Der Angeklagte war bereits einmal wegen Mord im Vollrausch zur Höchststrafe (fünf Jahre) verurteilt worden und machte im Prozess Strafmilderung wegen Drogenabhängigkeit geltend. Die Polizei hatte dem Beschuldigten nach Ergreifung |55|zunächst nur ein Haar von sieben Zentimetern Länge abgenommen. Dieses Haar reichte nicht, um durch eine Haaranalyse die Drogenabhängigkeit eindeutig zu bestätigen bzw. zu widerlegen. Als der Sachverständige in der Untersuchungshaftanstalt eine weitere Haarprobe nehmen wollte, war es bereits zu spät. Der Angeklagte hatte seine Haare (alle Körperhaare!) vollständig abrasiert. Mit den nachwachsenden Haaren konnte der Sachverständige nichts anfangen. Die Haarwurzel ist unter der Kopfhaut von Blutgefäßen umschlossen, welche die sich ständig teilenden und später verhornenden Zellen ernähren. Im Blut vorhandene Drogen werden dabei eingelagert und wachsen dann sozusagen mit den Haaren aus dem Körper heraus. Da bekannt ist, wie schnell Haar (sei es im Kopf-, Achsel-, Bein- oder Schambereich) bei bestimmten Menschentypen (z. B. Afrikaner oder Europäer) wächst, kann der Sachverständige ermitteln, ob und wenn ja, welche Drogen der Beschuldigte in welchem Zeitraum konsumiert hat. Die nachwachsenden Haare konnten aber nur noch Auskunft über den Zeitraum in der Untersuchungshaft geben.

Der Angeklagte in der Sicherheitskabine sah ohne Kopfhaare und Augenbrauen etwas merkwürdig aus. Konnte sich jemand auf verminderte Schuldfähigkeit wegen Drogenabhängigkeit berufen, obwohl er selbst die Möglichkeit der Überprüfung vereitelt hatte?

Ich schaute mich im Saal 700, der bestimmt achtzig Zuschauern Platz bietet, um. War er gefüllt? Die Antwort: Es gab zwei Zuhörer, die vielleicht beruflich (Presse) oder als Verwandte oder Bekannte der Opfer hier waren. Verübeln konnte man es den Leuten jedoch nicht. Die Fragen, über die hier verhandelt wird, können schnell krank machen.

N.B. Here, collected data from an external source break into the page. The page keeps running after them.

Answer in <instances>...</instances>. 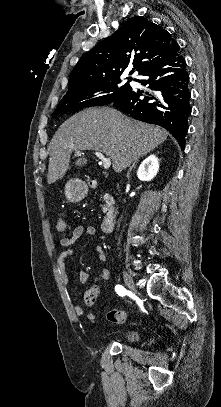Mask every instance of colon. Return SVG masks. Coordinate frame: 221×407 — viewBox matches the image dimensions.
I'll list each match as a JSON object with an SVG mask.
<instances>
[{
    "instance_id": "1",
    "label": "colon",
    "mask_w": 221,
    "mask_h": 407,
    "mask_svg": "<svg viewBox=\"0 0 221 407\" xmlns=\"http://www.w3.org/2000/svg\"><path fill=\"white\" fill-rule=\"evenodd\" d=\"M56 230L59 233H65L68 230V223L64 217H60L56 224ZM97 300V287L93 285L86 292L85 303L88 306L94 305ZM108 319L115 324H122L125 320V312L121 309H110L107 313Z\"/></svg>"
}]
</instances>
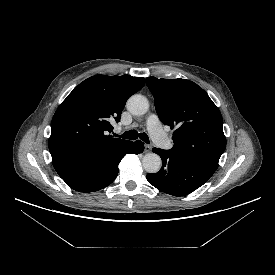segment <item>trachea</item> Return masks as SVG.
I'll return each instance as SVG.
<instances>
[{
  "label": "trachea",
  "instance_id": "trachea-1",
  "mask_svg": "<svg viewBox=\"0 0 275 275\" xmlns=\"http://www.w3.org/2000/svg\"><path fill=\"white\" fill-rule=\"evenodd\" d=\"M119 137L124 138V139H130V140H135L139 137L145 143H149L148 135L146 133L139 134L136 130L126 131L125 133H123Z\"/></svg>",
  "mask_w": 275,
  "mask_h": 275
}]
</instances>
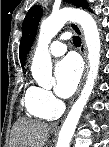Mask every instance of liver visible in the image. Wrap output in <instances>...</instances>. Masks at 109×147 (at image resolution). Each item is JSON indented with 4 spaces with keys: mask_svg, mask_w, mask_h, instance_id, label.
<instances>
[{
    "mask_svg": "<svg viewBox=\"0 0 109 147\" xmlns=\"http://www.w3.org/2000/svg\"><path fill=\"white\" fill-rule=\"evenodd\" d=\"M49 130L46 123L19 118L13 125L9 147H44Z\"/></svg>",
    "mask_w": 109,
    "mask_h": 147,
    "instance_id": "liver-1",
    "label": "liver"
}]
</instances>
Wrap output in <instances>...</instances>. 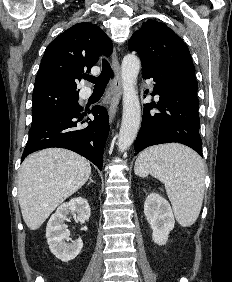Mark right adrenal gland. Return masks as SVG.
<instances>
[{
	"mask_svg": "<svg viewBox=\"0 0 232 282\" xmlns=\"http://www.w3.org/2000/svg\"><path fill=\"white\" fill-rule=\"evenodd\" d=\"M89 180H90V181H89L88 184H87L88 186L90 185V183H95V182L92 180V176L89 178Z\"/></svg>",
	"mask_w": 232,
	"mask_h": 282,
	"instance_id": "2a0ac1e0",
	"label": "right adrenal gland"
}]
</instances>
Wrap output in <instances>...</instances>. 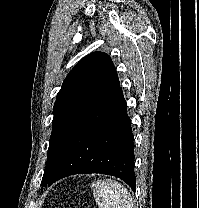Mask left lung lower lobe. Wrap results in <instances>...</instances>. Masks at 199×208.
I'll return each mask as SVG.
<instances>
[{
  "mask_svg": "<svg viewBox=\"0 0 199 208\" xmlns=\"http://www.w3.org/2000/svg\"><path fill=\"white\" fill-rule=\"evenodd\" d=\"M134 136L120 86L74 131L46 185L73 174L119 177L135 192Z\"/></svg>",
  "mask_w": 199,
  "mask_h": 208,
  "instance_id": "obj_1",
  "label": "left lung lower lobe"
}]
</instances>
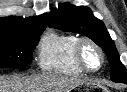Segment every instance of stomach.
Wrapping results in <instances>:
<instances>
[{
    "mask_svg": "<svg viewBox=\"0 0 127 92\" xmlns=\"http://www.w3.org/2000/svg\"><path fill=\"white\" fill-rule=\"evenodd\" d=\"M82 87V85L81 86H78V89H80Z\"/></svg>",
    "mask_w": 127,
    "mask_h": 92,
    "instance_id": "obj_1",
    "label": "stomach"
}]
</instances>
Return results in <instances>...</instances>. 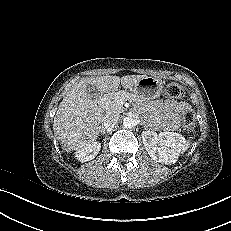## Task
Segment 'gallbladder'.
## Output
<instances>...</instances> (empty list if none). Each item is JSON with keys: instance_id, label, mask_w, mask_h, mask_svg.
Instances as JSON below:
<instances>
[{"instance_id": "bac80fb5", "label": "gallbladder", "mask_w": 231, "mask_h": 231, "mask_svg": "<svg viewBox=\"0 0 231 231\" xmlns=\"http://www.w3.org/2000/svg\"><path fill=\"white\" fill-rule=\"evenodd\" d=\"M87 92L93 98H98L100 97V94H101L95 85H88Z\"/></svg>"}]
</instances>
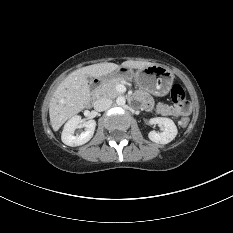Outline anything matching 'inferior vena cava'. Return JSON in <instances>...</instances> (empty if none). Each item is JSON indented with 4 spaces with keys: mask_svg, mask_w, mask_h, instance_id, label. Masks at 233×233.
Masks as SVG:
<instances>
[{
    "mask_svg": "<svg viewBox=\"0 0 233 233\" xmlns=\"http://www.w3.org/2000/svg\"><path fill=\"white\" fill-rule=\"evenodd\" d=\"M112 104V100L111 99H107V98H101L98 99L94 102V109L96 111H104L107 110Z\"/></svg>",
    "mask_w": 233,
    "mask_h": 233,
    "instance_id": "602c4592",
    "label": "inferior vena cava"
}]
</instances>
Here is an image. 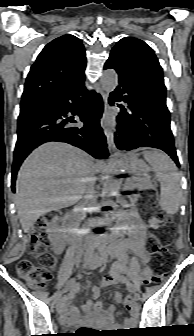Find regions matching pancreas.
Masks as SVG:
<instances>
[{
  "label": "pancreas",
  "instance_id": "1",
  "mask_svg": "<svg viewBox=\"0 0 194 336\" xmlns=\"http://www.w3.org/2000/svg\"><path fill=\"white\" fill-rule=\"evenodd\" d=\"M133 180V179H132ZM135 186L137 189H144L152 186V181L150 177H138L131 182L130 187ZM136 198H131V203L134 204ZM131 209H134V206H131Z\"/></svg>",
  "mask_w": 194,
  "mask_h": 336
}]
</instances>
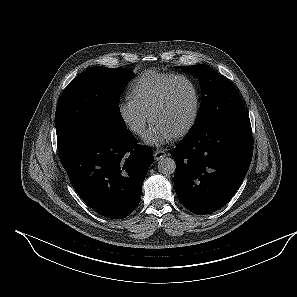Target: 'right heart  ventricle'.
Listing matches in <instances>:
<instances>
[{
    "label": "right heart ventricle",
    "mask_w": 297,
    "mask_h": 297,
    "mask_svg": "<svg viewBox=\"0 0 297 297\" xmlns=\"http://www.w3.org/2000/svg\"><path fill=\"white\" fill-rule=\"evenodd\" d=\"M176 74L149 70L141 74L131 85V98L149 114L163 87Z\"/></svg>",
    "instance_id": "right-heart-ventricle-1"
}]
</instances>
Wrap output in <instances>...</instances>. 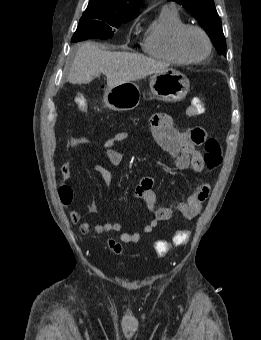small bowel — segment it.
I'll list each match as a JSON object with an SVG mask.
<instances>
[{"label": "small bowel", "instance_id": "small-bowel-1", "mask_svg": "<svg viewBox=\"0 0 261 340\" xmlns=\"http://www.w3.org/2000/svg\"><path fill=\"white\" fill-rule=\"evenodd\" d=\"M155 141V143L169 154L171 160L178 170L192 168L193 171L201 173L206 169L204 158L197 146L201 145L206 139V131L203 128L194 127L186 130H179L174 126L173 119L170 115L160 113L151 119L145 127ZM128 131L118 132L108 137L103 143V149L111 165L118 166L122 162V154L114 149L117 143L126 140L129 137ZM92 141L84 136L73 137L69 141L70 148H76L81 145H90ZM93 169L101 176L104 185L109 188L112 183V173L106 167L99 163L93 165ZM62 177L65 180L71 179L70 162H65L61 168ZM210 193V185L207 182H199L193 193L186 201H178L171 207L156 208L157 196L154 191V180L150 176H144L139 181L135 195L142 199L148 210L154 213L152 219L143 228L144 233H151L159 222L168 221L172 218L175 211L180 212L186 219L195 218L202 210L203 204ZM72 223H78L82 220V214L74 210L70 213ZM94 230L96 233L121 232L123 225L119 222L96 223L90 220H84L80 223L79 231L86 235ZM141 238L138 232H122L120 240L123 243H137Z\"/></svg>", "mask_w": 261, "mask_h": 340}]
</instances>
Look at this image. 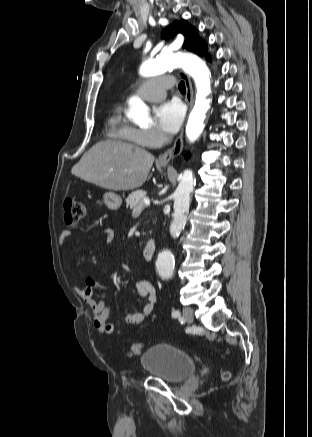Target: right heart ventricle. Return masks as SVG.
<instances>
[{
	"mask_svg": "<svg viewBox=\"0 0 312 437\" xmlns=\"http://www.w3.org/2000/svg\"><path fill=\"white\" fill-rule=\"evenodd\" d=\"M107 128L109 136L115 141L133 145H142L136 136V129L133 128L123 117L119 107L110 115Z\"/></svg>",
	"mask_w": 312,
	"mask_h": 437,
	"instance_id": "e07e8e85",
	"label": "right heart ventricle"
}]
</instances>
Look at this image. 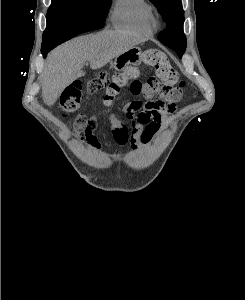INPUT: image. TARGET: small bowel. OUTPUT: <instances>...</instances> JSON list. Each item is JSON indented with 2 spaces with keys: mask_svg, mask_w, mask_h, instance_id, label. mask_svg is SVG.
<instances>
[{
  "mask_svg": "<svg viewBox=\"0 0 245 300\" xmlns=\"http://www.w3.org/2000/svg\"><path fill=\"white\" fill-rule=\"evenodd\" d=\"M131 93L142 95L143 100H134L140 102L138 108L133 106L134 101L125 105L124 112L130 125L127 126L114 114H110L108 119L115 142L120 146L130 144L134 150H139L155 139L168 117L175 112L176 106L172 102L154 100V93L147 84L141 82L139 89ZM96 128L95 117L87 118L81 115L75 121L73 132L79 140L85 141L94 149H99V140L94 135Z\"/></svg>",
  "mask_w": 245,
  "mask_h": 300,
  "instance_id": "c3829d8e",
  "label": "small bowel"
}]
</instances>
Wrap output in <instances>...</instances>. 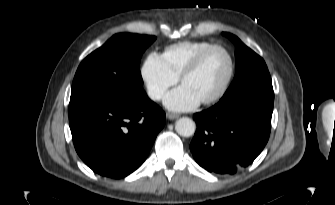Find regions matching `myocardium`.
I'll return each mask as SVG.
<instances>
[{
    "label": "myocardium",
    "mask_w": 335,
    "mask_h": 205,
    "mask_svg": "<svg viewBox=\"0 0 335 205\" xmlns=\"http://www.w3.org/2000/svg\"><path fill=\"white\" fill-rule=\"evenodd\" d=\"M213 50L223 51L229 59V65L230 66H229L228 75H227L225 81L223 82L222 86L220 87V89L214 95H212L211 97L200 101V103L204 104V105H210V104L218 102L226 94V92L228 91V89H229V87L232 83V80H233L234 74H235L236 64H235V59H234L232 53L230 52V50L223 45L212 44L209 47L203 49L201 52H199L193 58V60L186 66V68L183 70V72L180 75V81L183 84L184 80L188 76L192 75L193 73H195L200 68V66L202 65L206 56L210 52H212Z\"/></svg>",
    "instance_id": "myocardium-1"
}]
</instances>
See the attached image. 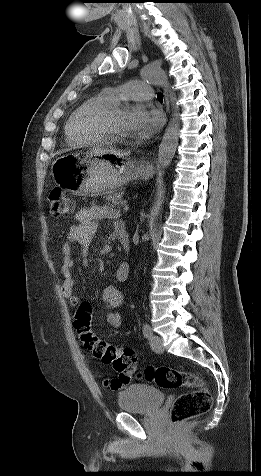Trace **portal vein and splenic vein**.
<instances>
[{
	"instance_id": "obj_1",
	"label": "portal vein and splenic vein",
	"mask_w": 261,
	"mask_h": 476,
	"mask_svg": "<svg viewBox=\"0 0 261 476\" xmlns=\"http://www.w3.org/2000/svg\"><path fill=\"white\" fill-rule=\"evenodd\" d=\"M128 210H129V206L127 205L126 202H124L123 211L127 212Z\"/></svg>"
}]
</instances>
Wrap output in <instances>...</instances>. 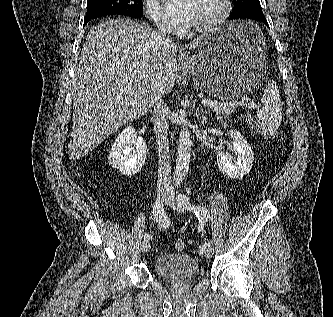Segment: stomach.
I'll list each match as a JSON object with an SVG mask.
<instances>
[{"instance_id": "0dacf381", "label": "stomach", "mask_w": 333, "mask_h": 317, "mask_svg": "<svg viewBox=\"0 0 333 317\" xmlns=\"http://www.w3.org/2000/svg\"><path fill=\"white\" fill-rule=\"evenodd\" d=\"M265 50L261 24L233 22L208 34L187 68L203 92L221 100H242L262 95L270 82V75H263Z\"/></svg>"}]
</instances>
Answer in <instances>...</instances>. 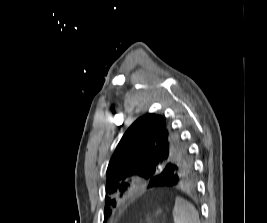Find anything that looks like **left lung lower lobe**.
Instances as JSON below:
<instances>
[{
  "instance_id": "left-lung-lower-lobe-1",
  "label": "left lung lower lobe",
  "mask_w": 267,
  "mask_h": 223,
  "mask_svg": "<svg viewBox=\"0 0 267 223\" xmlns=\"http://www.w3.org/2000/svg\"><path fill=\"white\" fill-rule=\"evenodd\" d=\"M193 176H197V171L170 170L163 171V173H153L155 179L149 182L148 187L152 192L161 195L178 194L179 190L195 189Z\"/></svg>"
}]
</instances>
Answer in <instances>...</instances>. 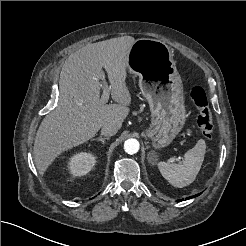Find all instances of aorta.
<instances>
[{
    "instance_id": "762f6f07",
    "label": "aorta",
    "mask_w": 246,
    "mask_h": 246,
    "mask_svg": "<svg viewBox=\"0 0 246 246\" xmlns=\"http://www.w3.org/2000/svg\"><path fill=\"white\" fill-rule=\"evenodd\" d=\"M140 144L138 140L134 138H129L124 143V150L128 154H135L139 151Z\"/></svg>"
}]
</instances>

|56|Später hörte ich, dass das Landgericht dem Angeklagten tatsächlich eine Strafmilderung zugebilligt und ihn zu vierzehn Jahren Freiheitsstrafe (Mord im Zustand verminderter Schuldfähigkeit) verurteilt hatte. Mit etwas Glück kann der damals circa dreißigjährige Täter im Alter von vierzig Jahren schon wieder auf freiem Fuß sein. Obwohl er insgesamt drei Menschenleben auf dem Gewissen hat. Die Staatsanwaltschaft legte Revision ein, wobei ich nie erfahren habe, was dabei herauskam.

 

Am Freitagabend vor meiner ersten Sitzungswoche trollte ich mich gegen 20 Uhr mit Anna in Richtung Ausgang des Kriminalgerichts. Die fünf Sitzungsakten für Montag hatte ich zur Vorbereitung mitgenommen. Warum auch weggehen, fernsehen oder Bücher lesen? Man hatte doch alles da. Das pralle Leben sprang einem aus den Akten förmlich entgegen.